As expected, the US Federal Reserve (Fed) hiked its key federal funds rate last night by 25bps to set a new effective rate in the range of 0.25% to 0.50%, after keeping it near zero since the pandemic started. St Louis Fed President James Bullard was the only one that voted to raise the rate by 50bps.
Key Takeaways
We saw that officials were more hawkish as they were more concerned with stopping the economy from overheating compared to uncertainties caused by the Russia-Ukraine war on economic growth. Although Fed chair Jerome Powell told a press conference that there was no signal of a wage-price spiral while the risk of recession remained muted, two factors that policymakers must look out for in keeping the economy healthy. He added that the economy needed to maintain price stability in keeping the maximum employment sustainable, a tone that we believe bolstered the Fed’s stance in fighting inflation.
The officials also have penciled in six more rate hikes this year and as the official projection stated, could begin to reduce its holdings of Treasury securities and mortgage-backed securities in one of upcoming meetings. Specifically, it may happen in May as Powell stated in the post-meeting press conference while noting that the reduction move will be more aggressive compared to the last time but the framework in executing it remained the same.

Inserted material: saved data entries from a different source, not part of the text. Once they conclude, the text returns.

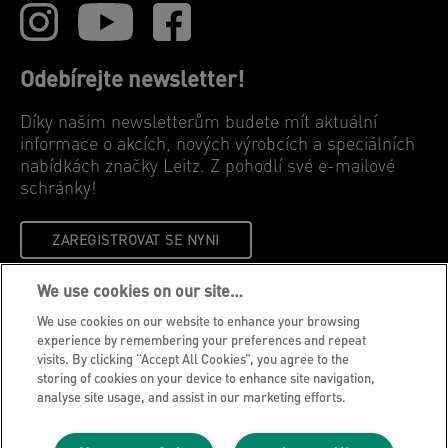
Odebírejte newsletter!
Díky našim newsletterům budete mít aktuální
informace o akcích, nových výrobcích a speciálních
nabídkách značky Leitz. Z pohodlí své e-mailové
schránky!
ZAREGISTROVAT SE NYNI
We use cookies on our site…
Oznámení o ochraně osobních údajů
We use cookies on our website to enhance your browsing
Soubory cookie
experience by remembering your preferences and repeat
visits. By clicking “Accept All Cookies”, you agree to the
Právní upozornění
storing of cookies on your device to enhance site navigation,
Otisk
analyse site usage, and assist in our marketing efforts.
Správa mých dat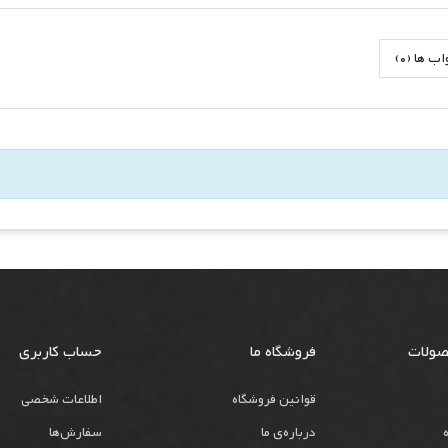
 ها (0)
صولات
فروشگاه ما
حساب کاربری
قوانین فروشگاه
اطلاعات شخصی
درباره‌ی ما
سفارش‌ها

To recap, in its last balance sheet reduction, the Fed cut the holdings by US$50bil a month.
There were a few revisions made on their latest projections with the key rate now forecasted to hover around 1.90% by the end of 2022, 2.80% in 2023 and 2024, compared to 0.90%, 1.60%, and 2.10% in their previous projections, respectively. The GDP growth rate for 2022 was revised lower to 2.8% from 4.0% but it remained unchanged for the rest; 2.2% in 2023 and 2.0% in 2024. The Fed-preferred inflation indicator was also revised to a more elevated rate of 4.3% this year, 2.7% in 2023, and 2.3% in 2024 (previous: 2.6%, 2.3%, and 2.1%, respectively).